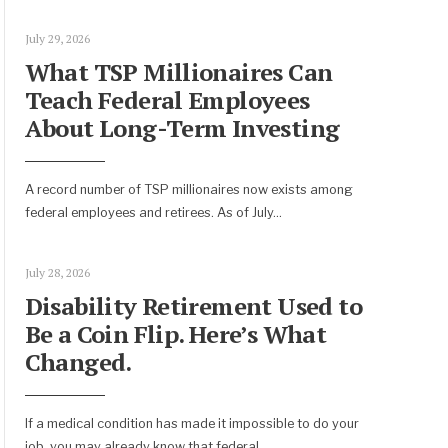
July 29, 2026
What TSP Millionaires Can
Teach Federal Employees
About Long-Term Investing
A record number of TSP millionaires now exists among
federal employees and retirees. As of July
...
July 28, 2026
Disability Retirement Used to
Be a Coin Flip. Here’s What
Changed.
If a medical condition has made it impossible to do your
job, you may already know that federal
...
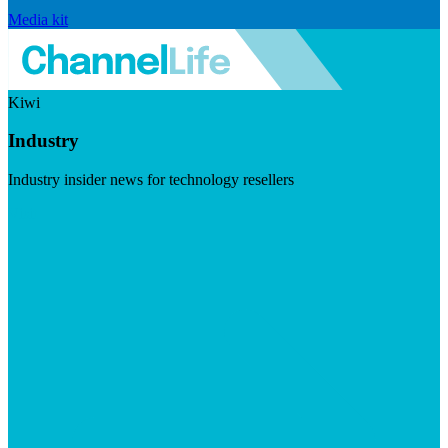
Media kit
Kiwi
Industry
Industry insider news for technology resellers
Visit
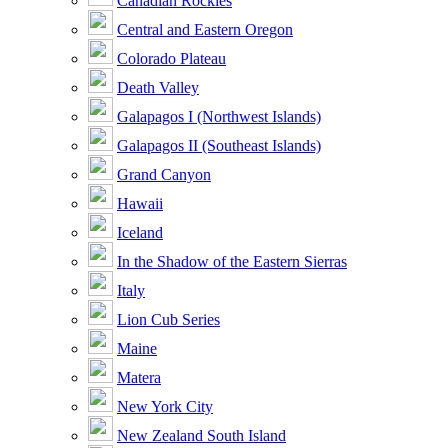
Canadian Rockies
Central and Eastern Oregon
Colorado Plateau
Death Valley
Galapagos I (Northwest Islands)
Galapagos II (Southeast Islands)
Grand Canyon
Hawaii
Iceland
In the Shadow of the Eastern Sierras
Italy
Lion Cub Series
Maine
Matera
New York City
New Zealand South Island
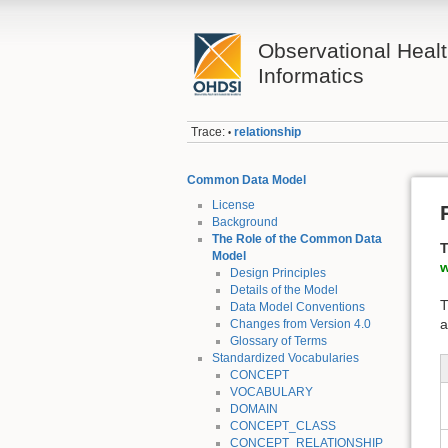
Observational Heal
Informatics
Trace:
relationship
•
Common Data Model
License
Background
The Role of the Common Data
T
Model
w
Design Principles
Details of the Model
T
Data Model Conventions
a
Changes from Version 4.0
Glossary of Terms
Standardized Vocabularies
CONCEPT
VOCABULARY
DOMAIN
CONCEPT_CLASS
CONCEPT_RELATIONSHIP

> THE TASK
Every line of the material that holds the word "What" must be found and copied.

> RESULT
What TSP Millionaires Can
Be a Coin Flip. Here’s What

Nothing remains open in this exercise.